Abstract: To determine the chromatic numbers of graphs, so-called the graph coloring problem, is one of the most classical problems in graph theory. Box complex is a Z_2-space associated to a graph, and it is known that its equivariant homotopy invariant is related to the chromatic number.

Csorba showed that for each finite Z_2-CW-complex X, there is a graph whose box complex is Z_2-homotopy equivalent to X. From this result, I expect that the usual model category of Z_2-topological spaces is Quillen equivalent to a certain model structure on the category of graphs, whose weak equivalences are graph homomorphisms inducing Z_2- homotopy equivalences between their box complexes.

In this talk, we introduce model structures on the category of graphs whose weak equivalences are described as above. We also compare our model categories of graphs with the category of Z_2-topological spaces.

June 30 -- Room 056, 17:30 -- 18:30

Makoto Sakuma (Hiroshima University)

Abstract: To each once-punctured-torus bundle over the circle with pseudo-Anosov monodromy, there are associated two tessellations of the complex plane: one is the triangulation of a horosphere induced by the canonical decomposition into ideal tetrahedra, and the other is a fractal tessellation given by the Cannon-Thurston map of the fiber group.
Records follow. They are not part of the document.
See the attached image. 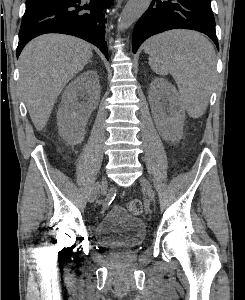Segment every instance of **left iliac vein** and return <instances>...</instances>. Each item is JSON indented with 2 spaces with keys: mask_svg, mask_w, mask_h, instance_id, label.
<instances>
[{
  "mask_svg": "<svg viewBox=\"0 0 245 300\" xmlns=\"http://www.w3.org/2000/svg\"><path fill=\"white\" fill-rule=\"evenodd\" d=\"M140 184L150 200H154L155 194L152 186L144 177L140 179Z\"/></svg>",
  "mask_w": 245,
  "mask_h": 300,
  "instance_id": "4c4485c4",
  "label": "left iliac vein"
}]
</instances>
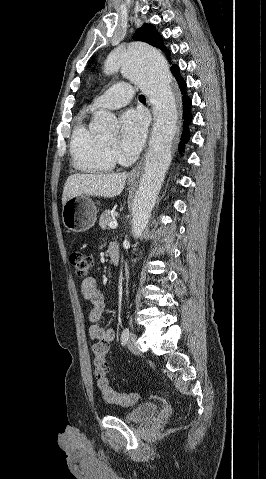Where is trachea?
<instances>
[{
	"instance_id": "obj_1",
	"label": "trachea",
	"mask_w": 266,
	"mask_h": 479,
	"mask_svg": "<svg viewBox=\"0 0 266 479\" xmlns=\"http://www.w3.org/2000/svg\"><path fill=\"white\" fill-rule=\"evenodd\" d=\"M139 100H146L144 95L139 96Z\"/></svg>"
}]
</instances>
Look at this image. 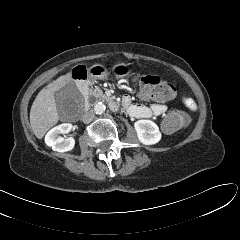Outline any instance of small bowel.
<instances>
[{"instance_id": "c3829d8e", "label": "small bowel", "mask_w": 240, "mask_h": 240, "mask_svg": "<svg viewBox=\"0 0 240 240\" xmlns=\"http://www.w3.org/2000/svg\"><path fill=\"white\" fill-rule=\"evenodd\" d=\"M182 103L190 110L196 109V104L192 98L182 97ZM122 105L127 113L134 118H153L162 116L167 111V105L164 103H153L149 106L135 103L129 96H124Z\"/></svg>"}]
</instances>
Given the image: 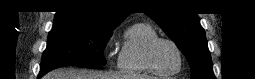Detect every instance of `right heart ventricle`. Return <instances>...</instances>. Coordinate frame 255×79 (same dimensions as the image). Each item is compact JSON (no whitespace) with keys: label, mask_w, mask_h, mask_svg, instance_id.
<instances>
[{"label":"right heart ventricle","mask_w":255,"mask_h":79,"mask_svg":"<svg viewBox=\"0 0 255 79\" xmlns=\"http://www.w3.org/2000/svg\"><path fill=\"white\" fill-rule=\"evenodd\" d=\"M156 37V30L147 23H135L129 27L119 52L120 71L133 75H153L145 62V49Z\"/></svg>","instance_id":"e07e8e85"}]
</instances>
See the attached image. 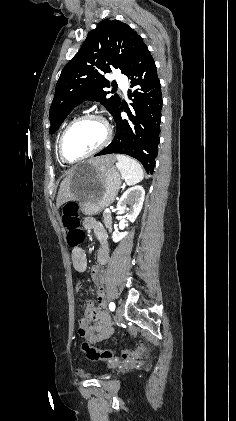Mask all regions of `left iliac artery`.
I'll use <instances>...</instances> for the list:
<instances>
[{
    "mask_svg": "<svg viewBox=\"0 0 236 421\" xmlns=\"http://www.w3.org/2000/svg\"><path fill=\"white\" fill-rule=\"evenodd\" d=\"M109 309H110L111 311H114V310H115V304H114V302H111V303L109 304Z\"/></svg>",
    "mask_w": 236,
    "mask_h": 421,
    "instance_id": "obj_1",
    "label": "left iliac artery"
}]
</instances>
In a joint work with Warren Dicks, I had described the relation between these two tessellations. This result was recently generalized by Francois Gueritaud to punctured surface bundles with pseudo-Anosov monodromy where all singuraities of the invariant foliations are at punctures. In this talk, I will explain Gueritaud's work and related work by Naoki Sakata.

July 7 -- Room 056, 17:00 -- 18:30

Takahiro Kitayama (Tokyo Institute of Technology)
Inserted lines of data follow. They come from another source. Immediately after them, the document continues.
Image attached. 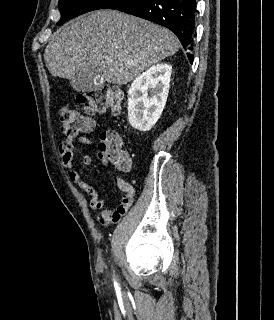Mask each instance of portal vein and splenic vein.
<instances>
[{
    "label": "portal vein and splenic vein",
    "instance_id": "obj_1",
    "mask_svg": "<svg viewBox=\"0 0 274 320\" xmlns=\"http://www.w3.org/2000/svg\"><path fill=\"white\" fill-rule=\"evenodd\" d=\"M106 62H113V60H111V58H106Z\"/></svg>",
    "mask_w": 274,
    "mask_h": 320
}]
</instances>
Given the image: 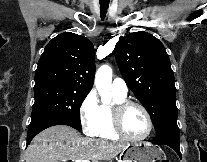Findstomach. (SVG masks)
<instances>
[{
	"mask_svg": "<svg viewBox=\"0 0 207 162\" xmlns=\"http://www.w3.org/2000/svg\"><path fill=\"white\" fill-rule=\"evenodd\" d=\"M165 157L163 150L151 143H134L122 151L120 162H155L156 160H166Z\"/></svg>",
	"mask_w": 207,
	"mask_h": 162,
	"instance_id": "obj_1",
	"label": "stomach"
}]
</instances>
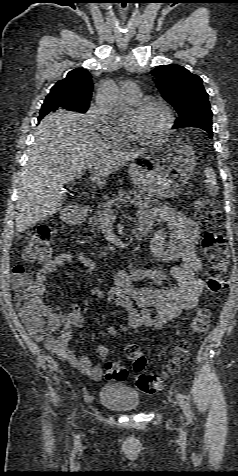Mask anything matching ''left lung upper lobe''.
I'll list each match as a JSON object with an SVG mask.
<instances>
[{
	"instance_id": "obj_1",
	"label": "left lung upper lobe",
	"mask_w": 238,
	"mask_h": 476,
	"mask_svg": "<svg viewBox=\"0 0 238 476\" xmlns=\"http://www.w3.org/2000/svg\"><path fill=\"white\" fill-rule=\"evenodd\" d=\"M162 97L177 111L173 129L212 128V111L202 79L177 64L160 65L151 71Z\"/></svg>"
}]
</instances>
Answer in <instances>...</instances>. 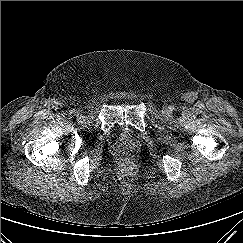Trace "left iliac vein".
Returning a JSON list of instances; mask_svg holds the SVG:
<instances>
[{
    "label": "left iliac vein",
    "instance_id": "1",
    "mask_svg": "<svg viewBox=\"0 0 243 243\" xmlns=\"http://www.w3.org/2000/svg\"><path fill=\"white\" fill-rule=\"evenodd\" d=\"M169 112H170V110H169V108H168L167 106H164V107L162 108V113H163L164 115L169 114Z\"/></svg>",
    "mask_w": 243,
    "mask_h": 243
}]
</instances>
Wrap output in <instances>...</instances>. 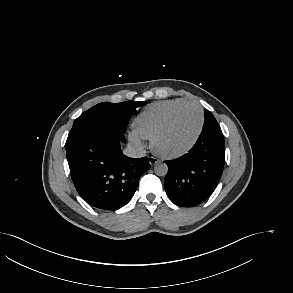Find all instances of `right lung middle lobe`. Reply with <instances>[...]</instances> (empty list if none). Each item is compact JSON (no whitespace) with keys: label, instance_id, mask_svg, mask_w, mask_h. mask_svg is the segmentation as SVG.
I'll use <instances>...</instances> for the list:
<instances>
[{"label":"right lung middle lobe","instance_id":"1","mask_svg":"<svg viewBox=\"0 0 293 293\" xmlns=\"http://www.w3.org/2000/svg\"><path fill=\"white\" fill-rule=\"evenodd\" d=\"M141 104V101H125L95 105L74 121L65 148L102 131L125 133L130 118Z\"/></svg>","mask_w":293,"mask_h":293}]
</instances>
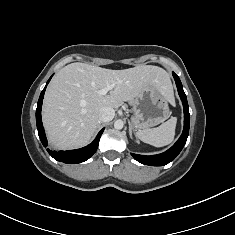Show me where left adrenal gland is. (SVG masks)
Instances as JSON below:
<instances>
[{
    "instance_id": "left-adrenal-gland-1",
    "label": "left adrenal gland",
    "mask_w": 235,
    "mask_h": 235,
    "mask_svg": "<svg viewBox=\"0 0 235 235\" xmlns=\"http://www.w3.org/2000/svg\"><path fill=\"white\" fill-rule=\"evenodd\" d=\"M128 124H129V135L132 138V130H133V128H132V124H131V122L129 120H128Z\"/></svg>"
}]
</instances>
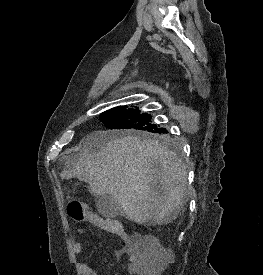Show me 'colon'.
I'll return each mask as SVG.
<instances>
[{"instance_id":"1","label":"colon","mask_w":263,"mask_h":275,"mask_svg":"<svg viewBox=\"0 0 263 275\" xmlns=\"http://www.w3.org/2000/svg\"><path fill=\"white\" fill-rule=\"evenodd\" d=\"M68 214L76 222L95 223L100 219L97 215L90 212L87 207L80 202H72L68 205ZM106 231L128 240L123 225L118 221H109L106 224ZM164 263V253L161 249H152L146 256V275H156L159 267Z\"/></svg>"}]
</instances>
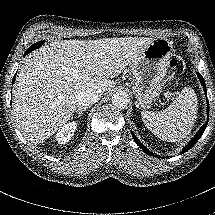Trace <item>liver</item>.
Wrapping results in <instances>:
<instances>
[{
  "instance_id": "1",
  "label": "liver",
  "mask_w": 215,
  "mask_h": 215,
  "mask_svg": "<svg viewBox=\"0 0 215 215\" xmlns=\"http://www.w3.org/2000/svg\"><path fill=\"white\" fill-rule=\"evenodd\" d=\"M148 37L54 41L26 56L13 88L12 114L33 145L50 138L76 111L80 92H107L152 43Z\"/></svg>"
}]
</instances>
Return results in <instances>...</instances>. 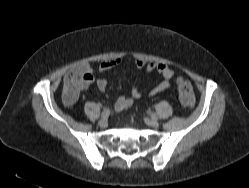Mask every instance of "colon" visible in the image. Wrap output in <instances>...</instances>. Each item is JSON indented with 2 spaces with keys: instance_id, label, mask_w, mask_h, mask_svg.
<instances>
[{
  "instance_id": "5ec220e1",
  "label": "colon",
  "mask_w": 249,
  "mask_h": 188,
  "mask_svg": "<svg viewBox=\"0 0 249 188\" xmlns=\"http://www.w3.org/2000/svg\"><path fill=\"white\" fill-rule=\"evenodd\" d=\"M70 75L74 77L76 75L75 70L70 71ZM176 86L179 95V101L185 108H191L194 105L195 98L191 83L184 77L176 78Z\"/></svg>"
}]
</instances>
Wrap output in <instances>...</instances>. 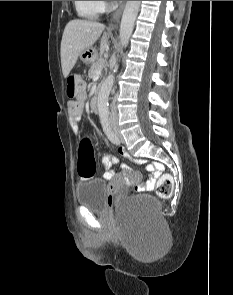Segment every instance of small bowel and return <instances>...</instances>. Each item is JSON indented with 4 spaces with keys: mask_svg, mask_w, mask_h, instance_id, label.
<instances>
[{
    "mask_svg": "<svg viewBox=\"0 0 233 295\" xmlns=\"http://www.w3.org/2000/svg\"><path fill=\"white\" fill-rule=\"evenodd\" d=\"M69 121L74 131H77V124L81 120L83 114H84V100H76L69 102ZM122 152V150H120ZM119 161L116 157L109 155L107 153H104L103 155V163H104V169L102 172V176L106 180H111L114 175L115 171L112 169L113 164H117ZM120 169L122 172H128L130 169L128 166L121 164ZM163 170V165L159 162H149L147 164V171L149 172V180L147 183L140 187V191H149L152 190L157 178L160 176L161 172Z\"/></svg>",
    "mask_w": 233,
    "mask_h": 295,
    "instance_id": "small-bowel-1",
    "label": "small bowel"
}]
</instances>
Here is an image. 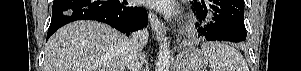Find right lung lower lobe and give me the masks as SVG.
I'll return each instance as SVG.
<instances>
[{
	"instance_id": "right-lung-lower-lobe-1",
	"label": "right lung lower lobe",
	"mask_w": 301,
	"mask_h": 71,
	"mask_svg": "<svg viewBox=\"0 0 301 71\" xmlns=\"http://www.w3.org/2000/svg\"><path fill=\"white\" fill-rule=\"evenodd\" d=\"M76 20H96L129 34L146 27L147 11L126 0H54L47 38L63 25Z\"/></svg>"
}]
</instances>
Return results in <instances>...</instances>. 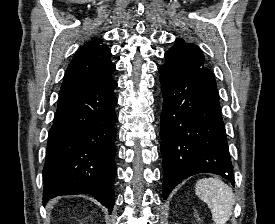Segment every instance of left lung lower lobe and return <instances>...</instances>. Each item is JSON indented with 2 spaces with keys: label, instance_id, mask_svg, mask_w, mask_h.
<instances>
[{
  "label": "left lung lower lobe",
  "instance_id": "0a47b994",
  "mask_svg": "<svg viewBox=\"0 0 275 224\" xmlns=\"http://www.w3.org/2000/svg\"><path fill=\"white\" fill-rule=\"evenodd\" d=\"M159 72L164 98L160 118L164 199L197 173L218 174L234 185L217 88L195 75L170 77Z\"/></svg>",
  "mask_w": 275,
  "mask_h": 224
}]
</instances>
Abstract: Extending Culler-Shalen theory, Hara and I presented a way to construct certain kinds of branched surfaces (possibly without any branch) in a 3- manifold from an ideal point of a curve in the SL_n-character variety. There exists an essential surface in some 3-manifold known to be not detected in the classical SL_2-theory. We show that every essential surface in a 3-manifold is given by the ideal point of a line in the SL_ n-character variety for some n. The talk is partially based on joint works with Stefan Friedl and Matthias Nagel, and also with Takashi Hara.
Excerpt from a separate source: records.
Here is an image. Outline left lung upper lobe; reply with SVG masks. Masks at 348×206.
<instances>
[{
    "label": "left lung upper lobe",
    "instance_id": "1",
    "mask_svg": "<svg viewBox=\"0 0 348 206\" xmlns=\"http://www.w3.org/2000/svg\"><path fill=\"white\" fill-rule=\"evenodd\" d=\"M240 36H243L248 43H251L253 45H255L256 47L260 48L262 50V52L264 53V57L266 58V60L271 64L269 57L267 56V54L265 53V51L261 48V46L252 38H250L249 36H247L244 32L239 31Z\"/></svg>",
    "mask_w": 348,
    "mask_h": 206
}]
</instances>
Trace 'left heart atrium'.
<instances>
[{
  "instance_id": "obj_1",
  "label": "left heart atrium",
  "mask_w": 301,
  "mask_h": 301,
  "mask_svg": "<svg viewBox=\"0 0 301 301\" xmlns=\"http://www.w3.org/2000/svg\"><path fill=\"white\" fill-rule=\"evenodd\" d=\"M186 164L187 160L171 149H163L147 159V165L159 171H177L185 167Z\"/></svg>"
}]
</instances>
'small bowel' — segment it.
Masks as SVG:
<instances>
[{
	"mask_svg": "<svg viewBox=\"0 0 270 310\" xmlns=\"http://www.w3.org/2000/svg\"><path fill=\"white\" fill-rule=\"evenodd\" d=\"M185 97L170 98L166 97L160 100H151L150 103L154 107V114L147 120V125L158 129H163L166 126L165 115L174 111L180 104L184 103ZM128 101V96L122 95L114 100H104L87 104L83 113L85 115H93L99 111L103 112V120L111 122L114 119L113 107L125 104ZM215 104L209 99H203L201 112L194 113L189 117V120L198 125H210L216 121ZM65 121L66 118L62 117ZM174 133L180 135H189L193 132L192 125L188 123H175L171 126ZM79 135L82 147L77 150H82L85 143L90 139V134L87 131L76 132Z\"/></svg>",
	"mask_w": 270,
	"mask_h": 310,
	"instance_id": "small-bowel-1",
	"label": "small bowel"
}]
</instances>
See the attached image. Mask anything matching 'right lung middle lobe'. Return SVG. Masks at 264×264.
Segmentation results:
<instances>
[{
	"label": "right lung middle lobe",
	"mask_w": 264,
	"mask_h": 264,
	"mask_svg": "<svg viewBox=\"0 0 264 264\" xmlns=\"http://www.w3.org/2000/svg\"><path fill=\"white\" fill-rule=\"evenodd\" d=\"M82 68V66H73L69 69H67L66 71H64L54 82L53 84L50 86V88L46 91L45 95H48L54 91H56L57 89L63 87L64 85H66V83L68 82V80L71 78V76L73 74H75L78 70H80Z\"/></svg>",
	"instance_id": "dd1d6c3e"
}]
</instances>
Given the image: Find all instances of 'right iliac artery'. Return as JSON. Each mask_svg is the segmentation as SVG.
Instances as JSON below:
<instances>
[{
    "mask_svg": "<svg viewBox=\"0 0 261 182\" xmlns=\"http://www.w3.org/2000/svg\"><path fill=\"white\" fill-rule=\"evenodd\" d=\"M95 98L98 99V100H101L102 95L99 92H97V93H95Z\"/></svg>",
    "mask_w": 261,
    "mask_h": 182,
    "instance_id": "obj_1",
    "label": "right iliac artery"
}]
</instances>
July 14 -- Room 056, 17:00 -- 18:30

Carlos Moraga Ferrándiz (The University of Tokyo, JSPS)

Abstract: Given u, a de-Rham cohomology class of degree 1 of a closed manifold M, we consider the space F

July 21 -- Room 056, 17:00 -- 18:30

Keiji Tagami (Tokyo Institute of Technology)

Abstract: Akbulut and Kirby conjectured that two knots with the same 0-surgery are concordant. Recently, Yasui gave a counterexample of this conjecture. In this talk, we introduce a technique to construct non-ribbon concordant knots with the same 0-surgery. Moreover, we give a potential counterexample of the slice-ribbon conjecture. This is a joint work with Tetsuya Abe (Osaka City University, OCAMI).